To Peek or Not to Peek, That is the Question

Database
The Teradata Database channel includes discussions around advanced Teradata features such as high-performance parallel database technology, the optimizer, mixed workload management solutions, and other related technologies.
Teradata Employee

To Peek or Not to Peek, That is the Question

Cached plans are good. For repetitive queries, cached plans remove the overhead of parsing and optimizing, and this helps short work perform more consistently. But sometimes cached plans, being general-purpose and one-size-fits-all, are not able to take advantage of specific optimizations that could help selective executions of the query if only the optimizer could see those parameterized SQL values. New in Teradata 12, the optimizer has the opportunity, under specific conditions, to peek at values in a parameterized SQL request. This can lead to better plans for some queries.  Here’s when it happens and how it works.

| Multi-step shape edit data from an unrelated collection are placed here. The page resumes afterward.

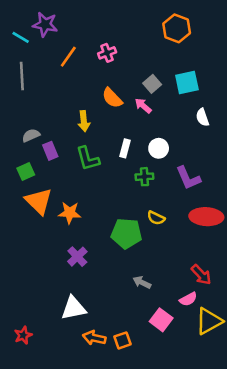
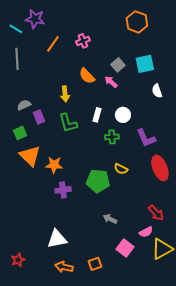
red ellipse: (206, 217) -> (160, 168), turned 65
purple cross: (77, 257) -> (63, 190), moved, turned 35
orange arrow: (94, 338) -> (64, 267), moved

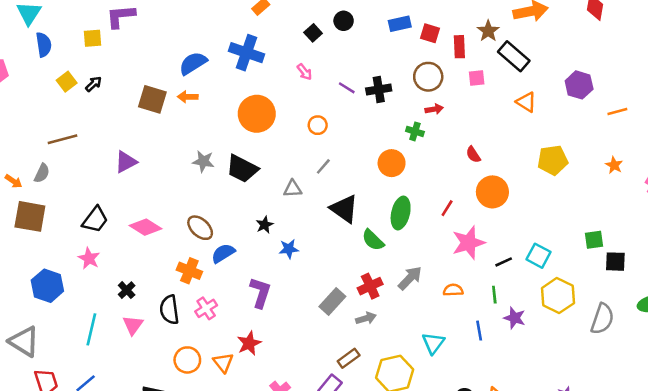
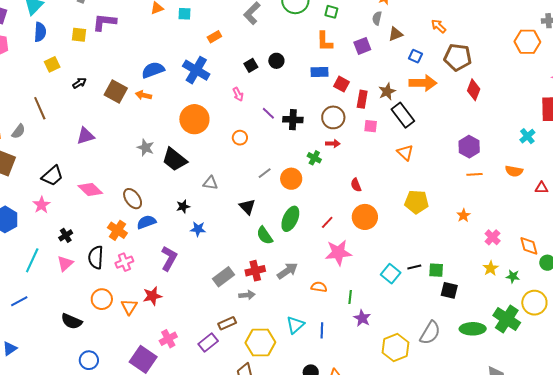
black arrow: (94, 84) -> (79, 83), moved
purple hexagon: (579, 85) -> (469, 147), moved
brown line: (62, 139) -> (40, 108), turned 70
gray line: (323, 166) -> (265, 173), moved
black triangle: (344, 209) -> (247, 207), size x0.7
black line: (504, 262) -> (414, 267), moved
yellow hexagon: (558, 296) -> (396, 348), moved
blue line: (479, 331) -> (322, 330), moved

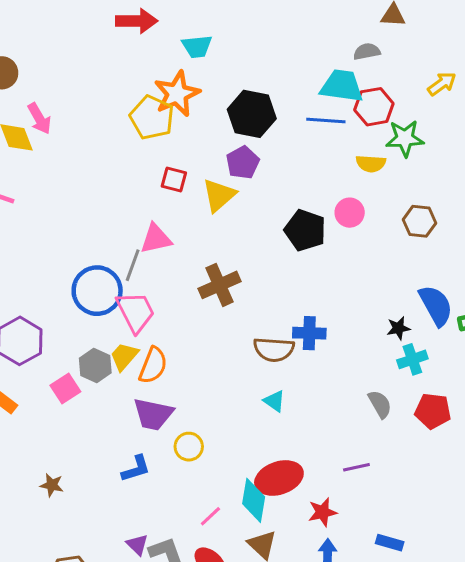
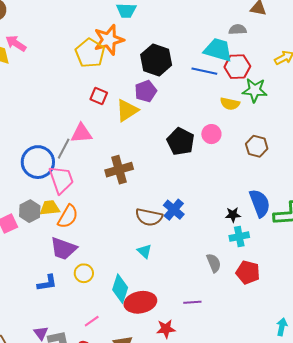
pink arrow: (39, 119) -> (16, 43), turned 145
blue cross: (309, 333) -> (174, 210), turned 30
yellow trapezoid: (124, 356) -> (50, 208), turned 35
cyan diamond: (254, 500) -> (120, 289), moved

Sometimes, by incorporating specific values into the production of a parameterized query plan, better plan decisions can be made, such as which of several tables to join first, or what type of access to use for a table. By the way, this peeking approach only applies to parameterized requests of some complexity. Simple requests, with equality on a primary index, a unique primary index, or a partitioning column, will never be subject to peeking and will have the same cache flag values as they always have after the plan has been cached, ‘T’.

How Peeking Works

So, assuming your parameterized request is not such a simple equality request, here’s how peeking works. The first time a parameterized request is seen, the parser peeks at the values in the USING clause, and a plan specific to those values is produced.

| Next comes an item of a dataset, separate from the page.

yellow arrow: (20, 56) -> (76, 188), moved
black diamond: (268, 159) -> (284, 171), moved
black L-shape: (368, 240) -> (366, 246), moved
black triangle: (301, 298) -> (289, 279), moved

This will cause the cache flag for that query’s execution to be set to ‘S’ for ‘specific plan’. At this point in time, no plan is actually cached for re-use, because a value-specific plan was produced. A value-specific plan may be different for each different execution of the same parameterized request, and will only be cached when the exact request, including values, is seen for the second time.

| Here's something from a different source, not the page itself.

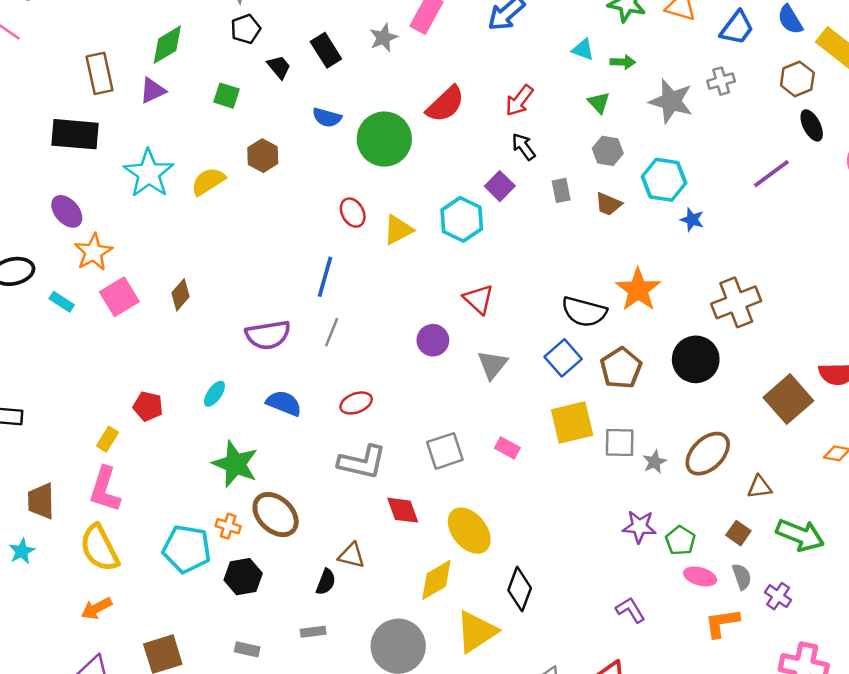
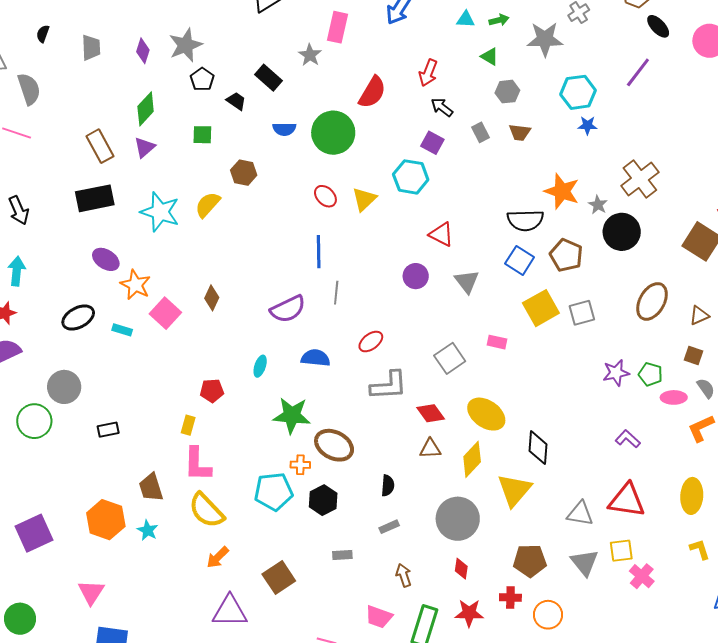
cyan hexagon: (664, 180) -> (578, 92), moved
gray star: (655, 462) -> (598, 205), moved
brown triangle: (351, 555) -> (430, 449), moved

After this first ‘specific plan’ execution is complete, metrics from the execution, as well as the estimates that were produced, are saved in the request cache, in preparation for additional decisions that will be made should this request be seen again. If the parsing engine (PE) time that resulted from the specific plan was a very small percent of the total query execution time, then the optimizer may set a flag to always use a specific plan for this query. If that decision is made, then the cache flag going forward will contain an ‘A’ for ‘always specific’ and no generic plans will be generated for this request as long as its metrics remain in the request cache.

On the other hand, if the PE time that resulted from the specific plan is non-trivial, the second time that parameterized request is seen a generic plan is produced resulting in a cache flag ‘G’. Once both a specific and a generic plan have been generated, the estimates and run-time metrics they each produced can be compared side by side, and further decisions can be made whether to always produce the specific or always produce the generic plan.

A Common Pattern

A common pattern I often see, assuming the same parameterized request is repetitively executed on the same PE, is a cache flag sequence of ‘S’, ‘G’, ‘T’, ‘T’, ‘T’… The first time the query is seen, a specific plan is produced (‘S’), the second time a generic plan (‘G’), and from that point on, the same generic plan is executed (‘T’) until that plan is flushed from the cache.

Examples

Two different examples of how cache flag values can change in Teradata Database 12.0 are shown below.

Parameterized SQL:

This first example of selected DBQLogTbl table output illustrates rows executing the same parameterized request, sorted by start date and start time. Notice the different values for the cache flag, and the different start date and times that are reported.

The 1st row represents a parameterized query that is seen for the first time by this PE. Therefore the values in the USING clause are peeked at, a specific plan is built, and an ‘S’ appears in the cache flag column.

The 2nd row represents the second time the same parameterized request is seen, and because the parsing time used to generate the specific plan was not considered low enough to discount producing a generic plan, the generic plan is produced. Note that this results in a similar parsing time (0.06 seconds) as shown in the 1st row. Now the cache flag reads ‘G’ for generic.

The 3rd row represents the query seen for the 3rd time within a short period of time on the same PE. In this case the ‘T’ in cache flag indicates that this query used the generic cached plan that had been put in the cache by the 2nd query execution. Note that the parsing time is now zero, which is what you would expect when the plan that was used came from the request cache.

The 4th row in the DBQL output is identical to the 3rd row with a cache flag of ‘T”, which indicates that the plan is already in the cache.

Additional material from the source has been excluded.